INTEGRIS Health (OK) will deploy athenaCollector, athenaCommunicator, and athenaClarity for its 300 physicians.
PeaceHealth Medical Group (OR) begins its Epic go-live at its Florence clinics.
The AMA board of trustees issues a report that looks at the how patient-physician communication is affected by the use of computers in the exam room.

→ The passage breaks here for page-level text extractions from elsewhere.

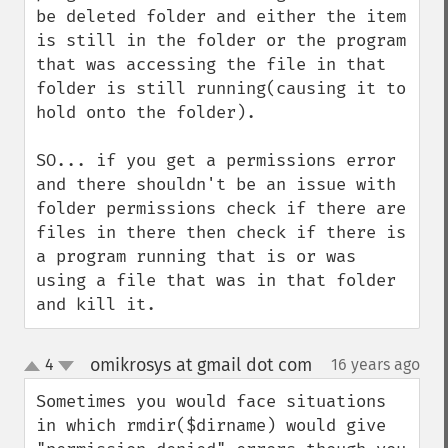
be deleted folder and either the item 
is still in the folder or the program 
that was accessing the file in that 
folder is still running(causing it to 
hold onto the folder).

SO... if you get a permissions error 
and there shouldn't be an issue with 
folder permissions check if there are 
files in there then check if there is 
a program running that is or was 
using a file that was in that folder 
and kill it.
omikrosys at gmail dot com
4
16 years ago
¶
up
down
Sometimes you would face situations 
in which rmdir($dirname) would give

The study finds that a physician’s attitude toward the computer has the biggest impact on a patient’s perception of exam room computing: “The more positive they perceived their doctors’ attitudes toward the computer to be, the more likely respondents were to indicate a preference for computer use.” The board recommends that the “AMA encourage physicians to incorporate questions regarding use of computers and EHRs in patient-satisfaction surveys to provide feedback on how their own patients experience the use of computers in the examination room.”
NextGen Healthcare will integrate PDR Network’s drug information technology with the NextGen Ambulatory EHR platform.
NCQA releases the names of over 100 NCQA-Certified Content Experts on PCMHs who have demonstrated in-depth knowledge of the requirements for PCMH recognition and are interested in providing expertise to practices seeking NCQA PCMH evaluation.
McKesson expands its McKesson Gives Back Program nationwide and will provide up to 100 selected physicians with the McKesson Practice Choice EHR/PM program.
Kaiser Health News profiles two independent physicians who are experimenting with innovative practice techniques and business models in hopes of improving clinical outcomes and preserving healthy incomes. Thomas Bellavia, MD (NJ) has invested about $300,000 since 2011 to train staff and purchase equipment to transition to a medical home model that involves a team of doctors and nurses providing treatment. He claims the transformation has led to higher insurance reimbursements and an increased emphasis on preventative care. Meanwhile Mark Holthouse, MD (CA) has opted for a concierge model that limits his clinic to 400 patients and offers alternative services such as acupuncture and fitness coaching. Patients pay a monthly fee of $220 for basic services in addition to what their insurance pays. Holthouse contends that patients are spending less on medication and hospital fees and feel providers are giving them time and quality care.